Quindi, Lei ha avuto l’idea e poi l’avete sviluppata fra di voi...
C’erano pochissime persone nella IBSA di allora. Abbiamo utilizzato anche centri esterni, per i test. Sono state eseguite molte prove, in laboratorio e in ospedale, e si è visto che il farmaco aveva un ottimo effetto. Così abbiamo cominciato a produrlo. O, meglio, lo facevamo produrre in Giappone.
Questo avrà avuto un costo, che si sommava a quelli generali per la gestione dell’azienda...

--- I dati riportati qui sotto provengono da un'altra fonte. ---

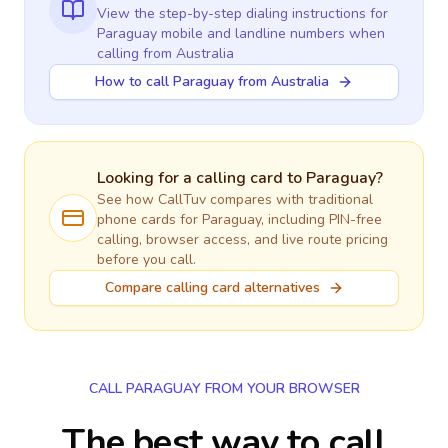
View the step-by-step dialing instructions for
Paraguay
mobile and landline numbers when
calling
from Australia
How to call Paraguay from Australia
Looking for a calling card to
Paraguay
?
See how CallTuv compares with traditional
phone cards for
Paraguay
, including PIN-free
calling, browser access, and live route pricing
before you call.
Compare calling card alternatives
CALL PARAGUAY FROM YOUR BROWSER
The best way to call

Sì, certo. Se mi chiede quanti miei soldi personali ho investito, glielo dico subito: avevo 1,2 milioni di franchi, ottenuti ipotecando la casa e raccogliendo tutti i miei risparmi, più un debito verso IBSA di 2,4 milioni (per eseguire l’aumento di capitale), che liberavo a seconda delle necessità, facendomi prestare i soldi dalle banche. È stata una questione di fortuna... Se Lei ha fortuna, ci azzecca, come quando va al casinò: se dice rosso ed esce rosso, ha vinto; se esce nero, ha perso.
Non basta solo questo... Per andare avanti e realizzare i propri progetti, soprattutto quelli più arditi, occorrono anche costanza, coraggio e cervello, come Lei ha detto in varie occasioni.
Sì, ma ci vuole fortuna! Se non c’è quella, se non arriva, si fallisce.